New Delhi: Days before the high-profile contest in Amethi between Rahul Gandhi and Smriti Irani, the Union home ministry on Monday served a notice on the Congress president seeking a clarification on his citizenship status.
The home ministry notice to Mr Gandhi sought a reply within 15 days on his “factual position” on his citizenship status following a representation from BJP’s Rajya Sabha MP Subramanian Swamy.
Mr Swamy’s letter mentioned that in a British company’s annual returns filed on October 10, 2005, and October 31, 2006, Mr Gandhi’s date of birth has been given as June 19, 1970, and he had declared his nationality as British, the ministry said.
It said the letter mentioned that a company named Backops Limited was registered in the United Kingdom in 2003 with Mr Gandhi as one of its directors.
The Congress brandished documents of the said company which list Mr Gandhi’s citizenship as Indian. Party spokesperson Randeep Singh Surjewala said that the notice showed the desperation of the Modi government.
In 2015, the SC had dismissed a PIL seeking a CBI investigation into the citizenship of Mr Gandhi while noting that PIL pleas were not meant to target one individual or organisation but was a medium to resolve human suffering through good governance.
A bench of then Chief Justice of India H L Dattu and justice Amitava Roy had rubbished the plea questioning the source and authenticity of the documents attached to a petition.

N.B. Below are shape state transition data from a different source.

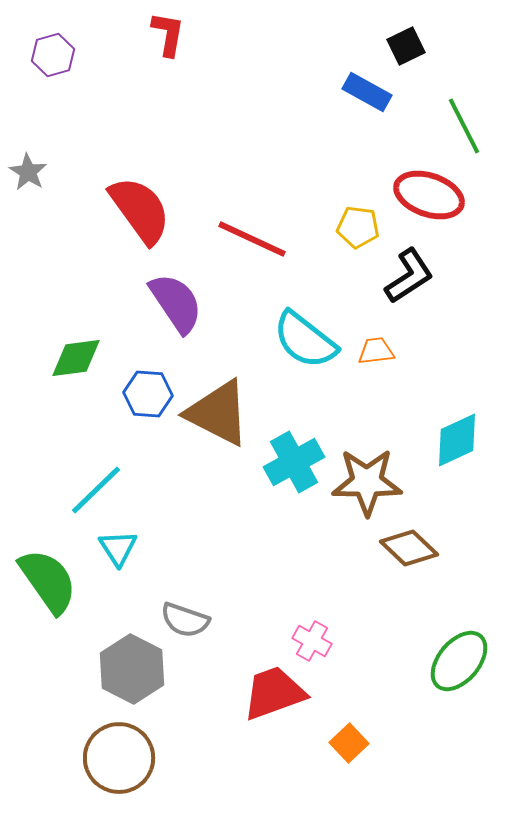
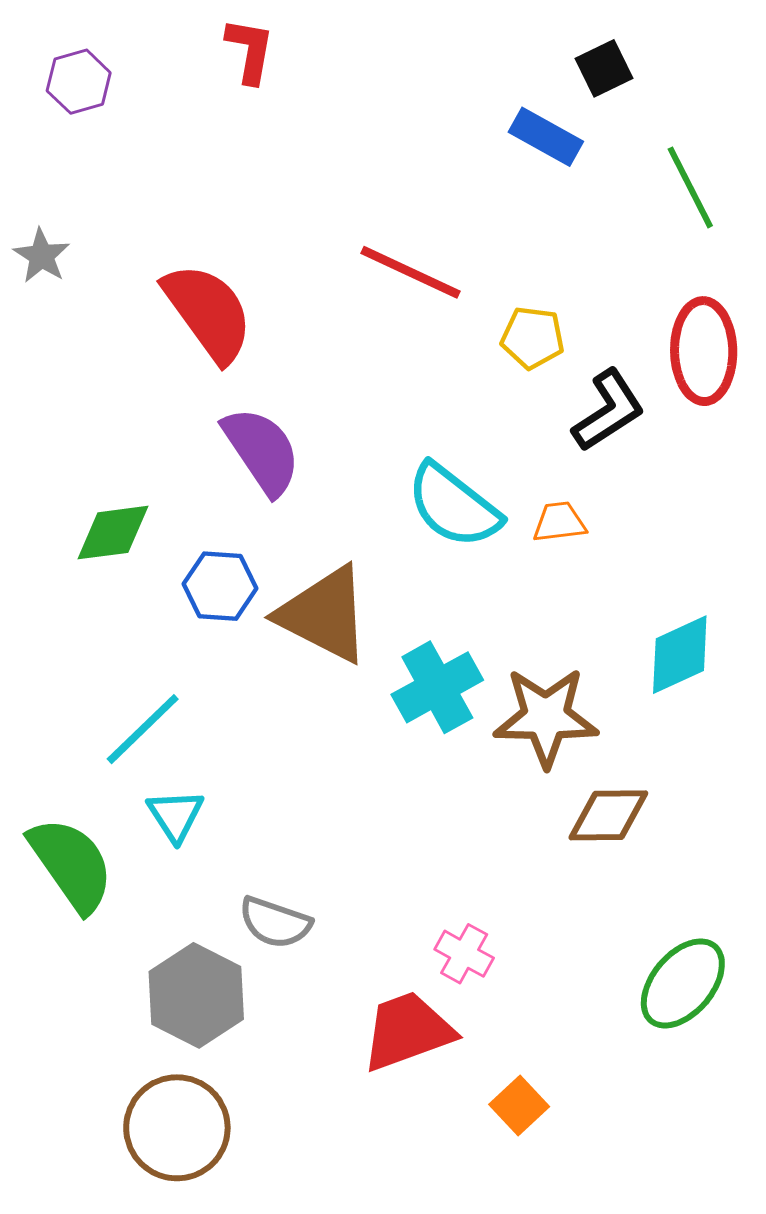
red ellipse: (429, 195) -> (704, 351), moved, turned 70
red line: (252, 239) -> (411, 272), moved
brown diamond: (409, 548) -> (608, 815), turned -44

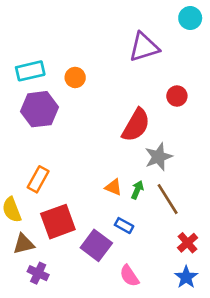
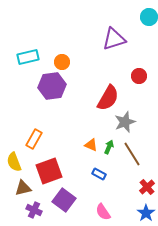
purple hexagon: (39, 109) -> (52, 86), moved
purple square: (96, 245) -> (64, 200), moved

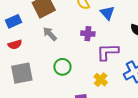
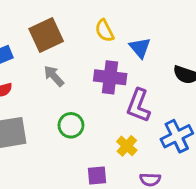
purple cross: (88, 34) -> (110, 77), size x1.5
purple L-shape: (108, 52) -> (138, 106), turned -70

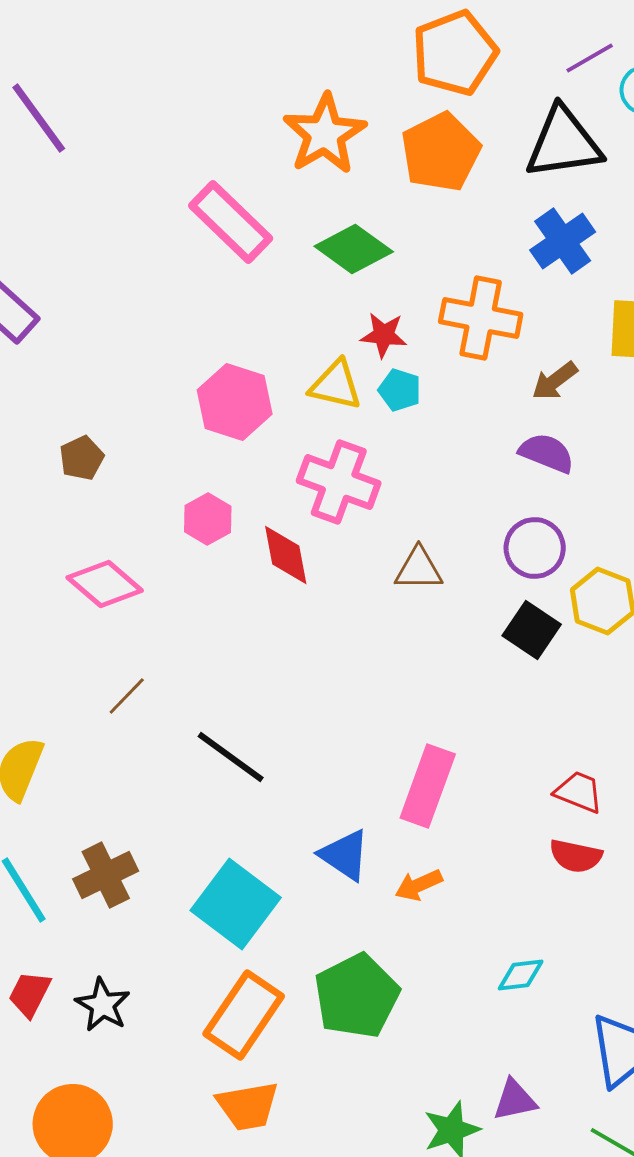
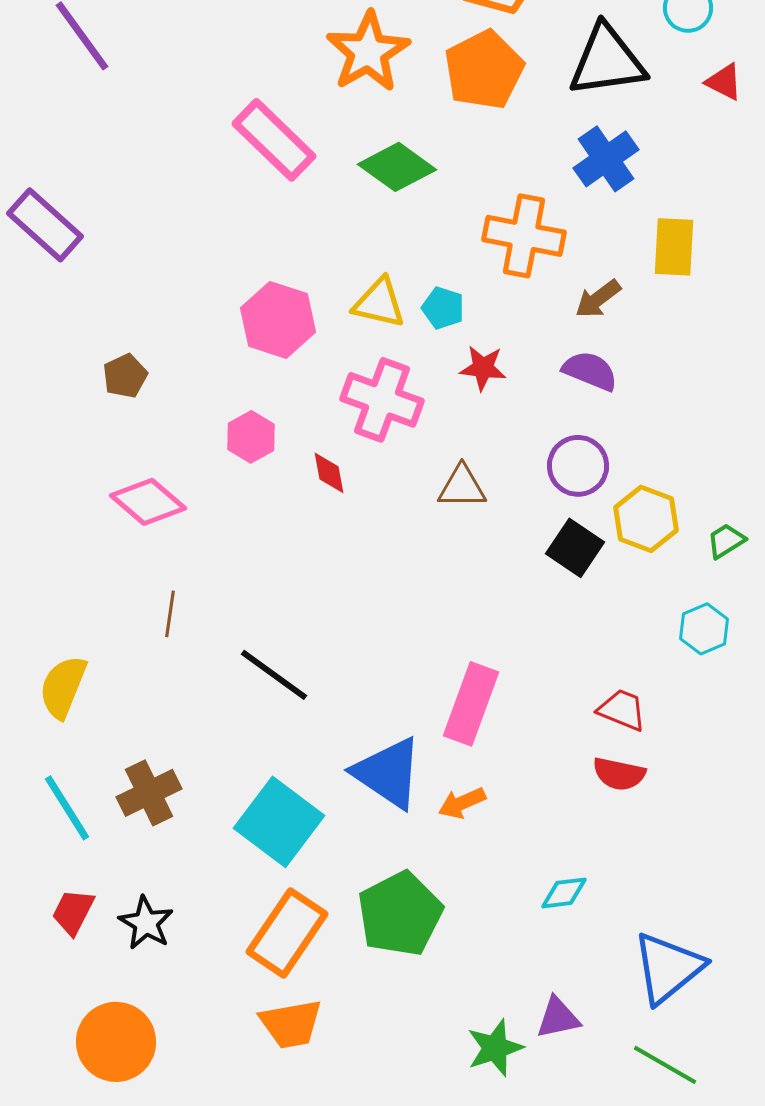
red star: (384, 335) -> (483, 368), moved
red diamond: (286, 555) -> (329, 473), size x0.7
brown line: (127, 696) -> (170, 614), turned -36
blue triangle: (345, 855) -> (388, 773), size x1.4

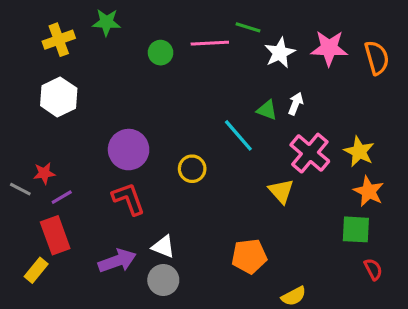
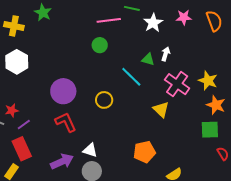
green star: (107, 22) -> (43, 13), turned 30
yellow cross: (59, 40) -> (14, 26), turned 36
pink star: (329, 48) -> (184, 17), size x0.7
green circle: (161, 53) -> (100, 45), moved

In 2016, Lok Sabha Speaker Sumitra Mahajan had forwarded to the Parliamentary Ethics Committee, headed by veteran BJP leader L K Advani, Swamy's “complaint of ethical misconduct” against Gandhi that he had accessed documents in which the Congress leader had called himself “British”.
In his reply to the ethics committee on the allegations of British citizenship, Gandhi had said he had never “sought or acquired British citizenship” and that his “identity is that of an Indian”.
Gandhi also questioned the committee's decision to look into a “complaint that is not in order”, claiming it was “an endeavour to malign” him.
The panel had issued him a notice, seeking an explanation to whether he had once declared himself a British citizen on the legal papers of a company in the United Kingdom. The BJP described Mr Gandhi as a “man of mysteries”.
BJP spokesperson Sambit Patra asked “which is the real one — Rahul Gandhi London wale or Lutyens wale.”
Patra said the entire Rahul Gandhi's citizenship saga is a story of three Cs — citizenship, confusion and clarification.